--- Entries supplied ---
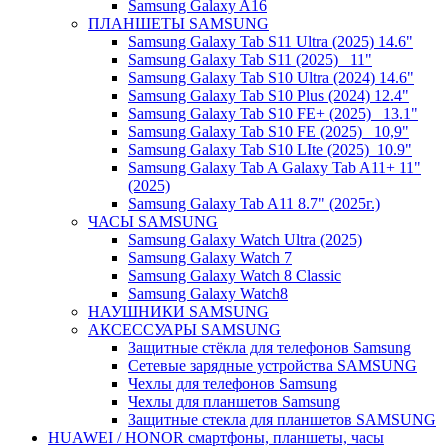
Samsung Galaxy A16
ПЛАНШЕТЫ SAMSUNG
Samsung Galaxy Tab S11 Ultra (2025) 14.6"
Samsung Galaxy Tab S11 (2025) _11"
Samsung Galaxy Tab S10 Ultra (2024) 14.6"
Samsung Galaxy Tab S10 Plus (2024) 12.4"
Samsung Galaxy Tab S10 FE+ (2025)_ 13.1"
Samsung Galaxy Tab S10 FE (2025)_ 10,9"
Samsung Galaxy Tab S10 LIte (2025)_10.9"
Samsung Galaxy Tab A Galaxy Tab A11+ 11"
(2025)
Samsung Galaxy Tab A11 8.7" (2025г.)
ЧАСЫ SAMSUNG
Samsung Galaxy Watch Ultra (2025)
Samsung Galaxy Watch 7
Samsung Galaxy Watch 8 Classic
Samsung Galaxy Watch8
НАУШНИКИ SAMSUNG
АКСЕССУАРЫ SAMSUNG
Защитные стёкла для телефонов Samsung
Сетевые зарядные устройства SAMSUNG
Чехлы для телефонов Samsung
Чехлы для планшетов Samsung
Защитные стекла для планшетов SAMSUNG
HUAWEI / HONOR cмартфоны, планшеты, часы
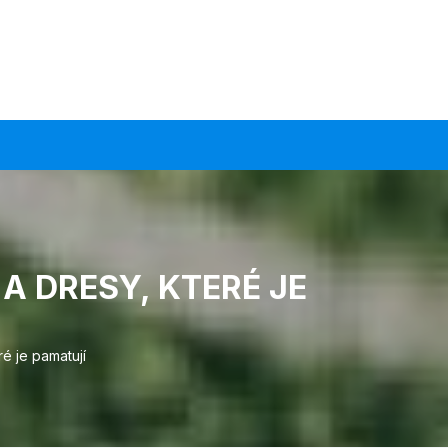
A DRESY, KTERÉ JE
é je pamatují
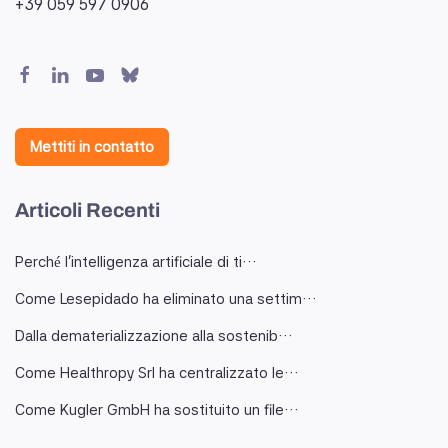
+39 059 597 0906
Mettiti in contatto
Articoli Recenti
Perché l'intelligenza artificiale di ti…
Come Lesepidado ha eliminato una settim…
Dalla dematerializzazione alla sostenib…
Come Healthropy Srl ha centralizzato le…
Come Kugler GmbH ha sostituito un file…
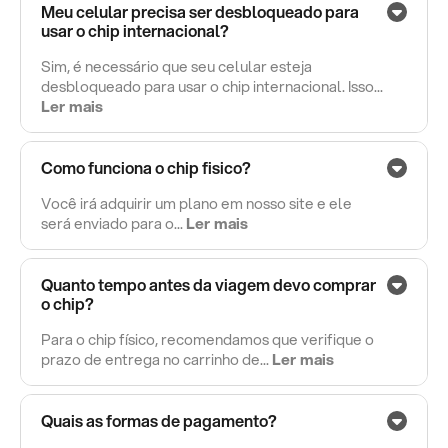
Meu celular precisa ser desbloqueado para
usar o chip internacional?
Sim, é necessário que seu celular esteja
desbloqueado para usar o chip internacional. Isso...
Ler mais
Como funciona o chip fisico?
Você irá adquirir um plano em nosso site e ele
será enviado para o...
Ler mais
Quanto tempo antes da viagem devo comprar
o chip?
Para o chip físico, recomendamos que verifique o
prazo de entrega no carrinho de...
Ler mais
Quais as formas de pagamento?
---
*Task brief*: Repeat every line of the data exactly, but do not include pictures.

*Written answer*:
Samsung Galaxy A16
ПЛАНШЕТЫ SAMSUNG
Samsung Galaxy Tab S11 Ultra (2025) 14.6"
Samsung Galaxy Tab S11 (2025) _11"
Samsung Galaxy Tab S10 Ultra (2024) 14.6"
Samsung Galaxy Tab S10 Plus (2024) 12.4"
Samsung Galaxy Tab S10 FE+ (2025)_ 13.1"
Samsung Galaxy Tab S10 FE (2025)_ 10,9"
Samsung Galaxy Tab S10 LIte (2025)_10.9"
Samsung Galaxy Tab A Galaxy Tab A11+ 11"
(2025)
Samsung Galaxy Tab A11 8.7" (2025г.)
ЧАСЫ SAMSUNG
Samsung Galaxy Watch Ultra (2025)
Samsung Galaxy Watch 7
Samsung Galaxy Watch 8 Classic
Samsung Galaxy Watch8
НАУШНИКИ SAMSUNG
АКСЕССУАРЫ SAMSUNG
Защитные стёкла для телефонов Samsung
Сетевые зарядные устройства SAMSUNG
Чехлы для телефонов Samsung
Чехлы для планшетов Samsung
Защитные стекла для планшетов SAMSUNG
HUAWEI / HONOR cмартфоны, планшеты, часы
A DRESY, KTERÉ JE
é je pamatují
+39 059 597 0906
Mettiti in contatto
Articoli Recenti
Perché l'intelligenza artificiale di ti…
Come Lesepidado ha eliminato una settim…
Dalla dematerializzazione alla sostenib…
Come Healthropy Srl ha centralizzato le…
Come Kugler GmbH ha sostituito un file…
Meu celular precisa ser desbloqueado para
usar o chip internacional?
Sim, é necessário que seu celular esteja
desbloqueado para usar o chip internacional. Isso...
Ler mais
Como funciona o chip fisico?
Você irá adquirir um plano em nosso site e ele
será enviado para o...
Ler mais
Quanto tempo antes da viagem devo comprar
o chip?
Para o chip físico, recomendamos que verifique o
prazo de entrega no carrinho de...
Ler mais
Quais as formas de pagamento?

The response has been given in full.